The WebSDRs combined with the standard package stations form a heterogeneous distributed receiver network. In aggregate, with enough stations, the resulting network can provide useful real-time reports
of spectrum usage information. A centralized visualization of actual spectrum usage, even if not realtime, would be very informative. If a picture is worth a thousand words, then a video is worth a thousand pictures. People seeing gaps in the data may be motivated to put up or sponsor a station to fill in the gaps, similar to the effect we see with personal weather stations that measure temperature, wind
speed, and other meteorological aspects.
TAC Working Group as Asset
The Dynamic Spectrum Allocation Working Group of the Technological Advisory Council of the Federal Communications Commission could provide advisory feedback on real-time spectral usage information obtained through opportunistic and inexpensive sensor networks, invite speakers to present about the topic, and give specific recommendations. Leveraging an existing Working Group with familiarity in this particular topic would be an efficient use of already-available expert advice.
Conclusion
A National Noise Floor heatmap, even if low resolution, is achievable and it is valuable. Any reasonable real-time data, whether obtained opportunistically or purposefully, is an enormous step forward compared to no data at all.

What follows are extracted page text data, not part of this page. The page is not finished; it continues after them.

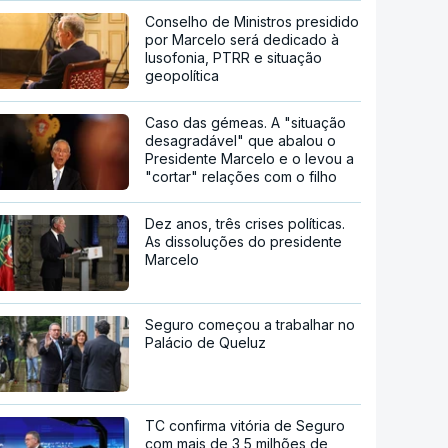
Conselho de Ministros presidido
por Marcelo será dedicado à
lusofonia, PTRR e situação
geopolítica
Caso das gémeas. A "situação
desagradável" que abalou o
Presidente Marcelo e o levou a
"cortar" relações com o filho
Dez anos, três crises políticas.
As dissoluções do presidente
Marcelo
Seguro começou a trabalhar no
Palácio de Queluz
TC confirma vitória de Seguro
com mais de 3,5 milhões de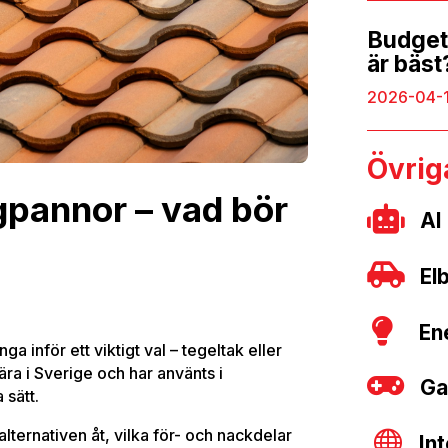
Budgeto
är bäst
2026-04-
Övri
gpannor – vad bör

AI

Elb

En
ga inför ett viktigt val – tegeltak eller
ra i Sverige och har använts i

Ga
 sätt.
alternativen åt, vilka för- och nackdelar

In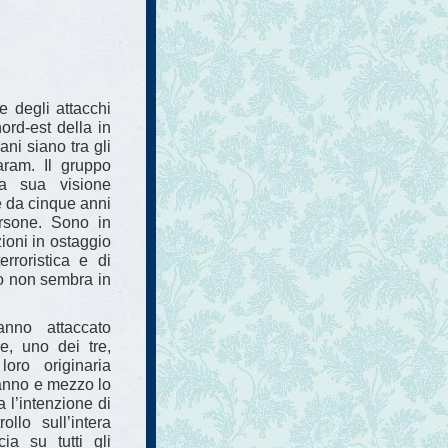
 e degli attacchi
nord-est della in
ni siano tra gli
Haram. Il gruppo
la sua visione
e da cinque anni
ersone. Sono in
ioni in ostaggio
erroristica e di
no non sembra in
anno attaccato
e, uno dei tre,
ro originaria
n anno e mezzo lo
 l’intenzione di
llo sull’intera
ia su tutti gli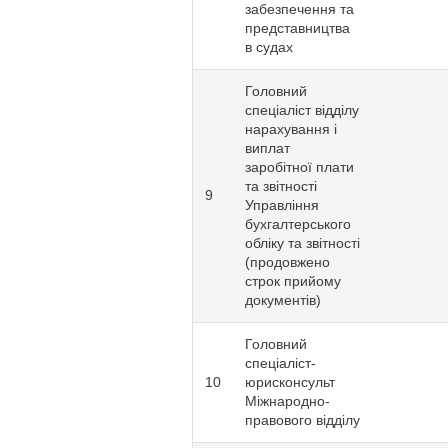
забезпечення та
представництва
в судах
Головний
спеціаліст відділу
нарахування і
виплат
заробітної плати
та звітності
9
Управління
бухгалтерського
обліку та звітності
(продовжено
строк прийому
документів)
Головний
спеціаліст-
10
юрисконсульт
Міжнародно-
правового відділу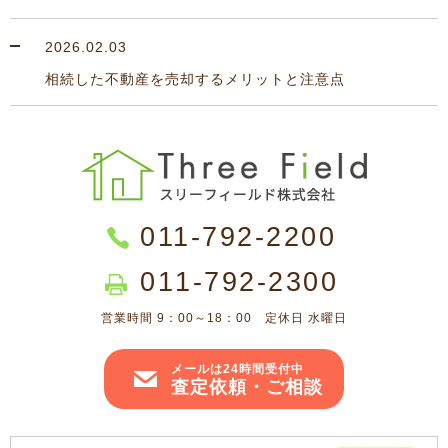
2026.02.03
相続した不動産を売却するメリットと注意点
011-792-2200
011-792-2300
営業時間 9：00～18：00 定休日 水曜日
メールは24時間受付中
査定依頼・ご相談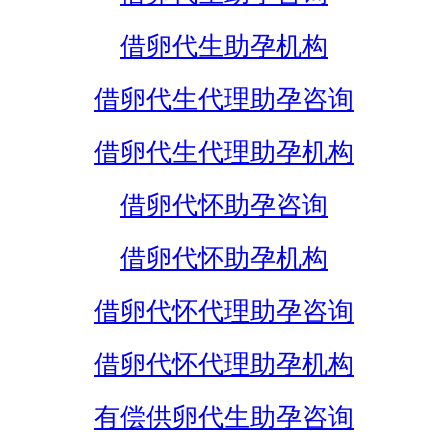
借卵代生助孕机构
借卵代生代理助孕咨询
借卵代生代理助孕机构
借卵代怀助孕咨询
借卵代怀助孕机构
借卵代怀代理助孕咨询
借卵代怀代理助孕机构
有偿供卵代生助孕咨询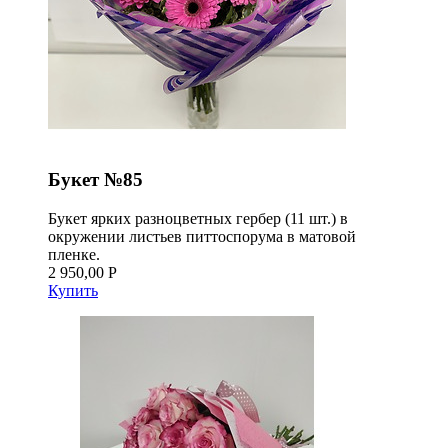
Букет №85
Букет ярких разноцветных гербер (11 шт.) в
окружении листьев питтоспорума в матовой
пленке.
2 950,00 Р
Купить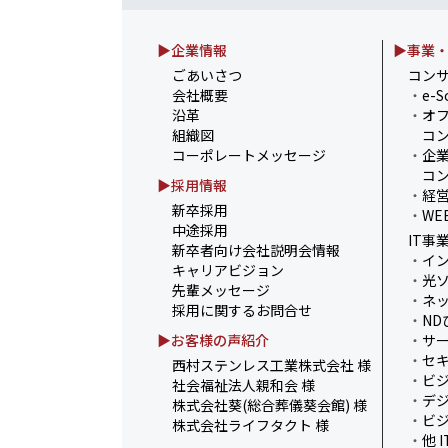
2025.07.30
お盆の休業に伴うお知らせ
▶企業情報
▶事業
2025.07.11
事務部会＆懇親会を開催し
ごあいさつ
コン
会社概要
・
e-S
2025.06.27
＼新卒第9期生 辞令交付
沿革
・
オ
組織図
コン
2025.06.13
ウォーターサーバー設置完
コーポレートメッセージ
・
企
組み～
コン
▶採用情報
・
経
新卒採用
・
WE
中途採用
IT事
新卒者向け会社説明会情報
・
イ
キャリアビジョン
・
光
先輩メッセージ
・
ネ
採用に関するお問合せ
・
ND
▶お客様の声紹介
・
サ
・
セ
西村ステンレス工業株式会社 様
・
ビ
社会福祉法人親和会 様
・
デ
株式会社葵(総合葬儀葵会館) 様
・
ビ
株式会社ライフタクト 様
・
他 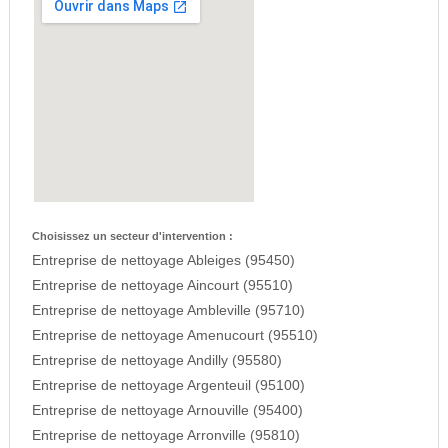
Choisissez un secteur d'intervention :
Entreprise de nettoyage Ableiges (95450)
Entreprise de nettoyage Aincourt (95510)
Entreprise de nettoyage Ambleville (95710)
Entreprise de nettoyage Amenucourt (95510)
Entreprise de nettoyage Andilly (95580)
Entreprise de nettoyage Argenteuil (95100)
Entreprise de nettoyage Arnouville (95400)
Entreprise de nettoyage Arronville (95810)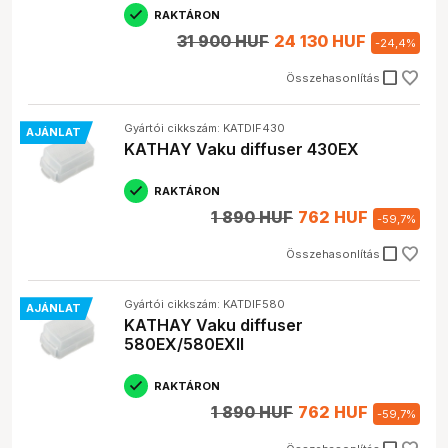
RAKTÁRON
31 900 HUF
24 130 HUF
-
24,4
%
check_box_outline_blank
Összehasonlítás
Gyártói cikkszám: KATDIF430
AJÁNLAT
KATHAY Vaku diffuser 430EX
RAKTÁRON
1 890 HUF
762 HUF
-
59,7
%
check_box_outline_blank
Összehasonlítás
Gyártói cikkszám: KATDIF580
AJÁNLAT
KATHAY Vaku diffuser
580EX/580EXII
RAKTÁRON
1 890 HUF
762 HUF
-
59,7
%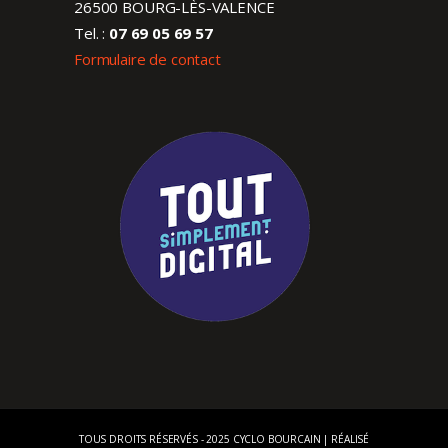
26500 BOURG-LÈS-VALENCE
Tel. :
07 69 05 69 57
Formulaire de contact
TOUS DROITS RÉSERVÉS - 2025 CYCLO BOURCAIN | RÉALISÉ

There are drawbacks to low resolution data. The limits of the resolution must be acknowledged. The measurements have to at least be reasonable, meaning that a snapshot of noise floor includes enough
information to where lower power signals aren’t completely overlooked or missed. For each frequency allocation measured, a subject matter expert in that allocation would be expected to compare the realtime spectrum usage information to a model of expected spectrum usage. The difference between this theoretical or calculated model and the real-time spectrum usage information is valuable and informative in many ways. A subject matter expert would be able to explain observed differences, explain whether and why any difference was sufficient reason to make spectrum management adjustments, and provide feedback for improved spectrum sensing. There is no one-size solution for either the measurement stations involved or the allocations they are measuring.

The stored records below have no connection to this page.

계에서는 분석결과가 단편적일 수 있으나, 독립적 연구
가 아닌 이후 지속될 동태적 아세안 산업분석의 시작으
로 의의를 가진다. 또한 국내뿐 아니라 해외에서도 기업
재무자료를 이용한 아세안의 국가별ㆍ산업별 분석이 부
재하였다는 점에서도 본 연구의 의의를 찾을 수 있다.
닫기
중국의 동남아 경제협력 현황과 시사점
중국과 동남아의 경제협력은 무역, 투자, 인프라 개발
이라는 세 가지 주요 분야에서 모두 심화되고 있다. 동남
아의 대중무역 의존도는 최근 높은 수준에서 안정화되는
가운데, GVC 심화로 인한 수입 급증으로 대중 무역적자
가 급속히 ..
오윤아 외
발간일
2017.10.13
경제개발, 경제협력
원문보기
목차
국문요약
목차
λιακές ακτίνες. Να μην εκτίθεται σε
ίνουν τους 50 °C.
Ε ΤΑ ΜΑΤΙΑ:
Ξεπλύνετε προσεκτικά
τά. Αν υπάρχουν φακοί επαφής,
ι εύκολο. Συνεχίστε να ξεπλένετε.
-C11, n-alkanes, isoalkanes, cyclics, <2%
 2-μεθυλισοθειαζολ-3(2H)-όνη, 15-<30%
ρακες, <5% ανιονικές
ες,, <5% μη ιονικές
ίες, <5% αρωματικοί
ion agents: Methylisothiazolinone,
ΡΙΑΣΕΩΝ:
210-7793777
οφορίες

The architecture for gaining visibility of spectral usage has been previously piloted in the Spectrum Monitoring Pilot Program. This and other excellent prior work can be adapted, and citizens can be
incentivized to participate in order to scale up the sensor network. Incentives range from the simple fact of being able to individually contribute directly towards the defense of a spectral allocation, to awards or recognition for the technical achievement of constructing and calibrating a station to a published standard, to a scoreboard of who provided the most consistent reports of real-time spectral information
over specific lengths of time.
There is a large amount of Open Source software and hardware that can be used to reduce costs and reward high quality collaborative and cooperative work. A “lower-tech, inexpensive, diverse, and start now” instead of a “high-tech, expensive, maybe sometime in the future” approach is cost-effective, accurate (enough), scalable, and actionable.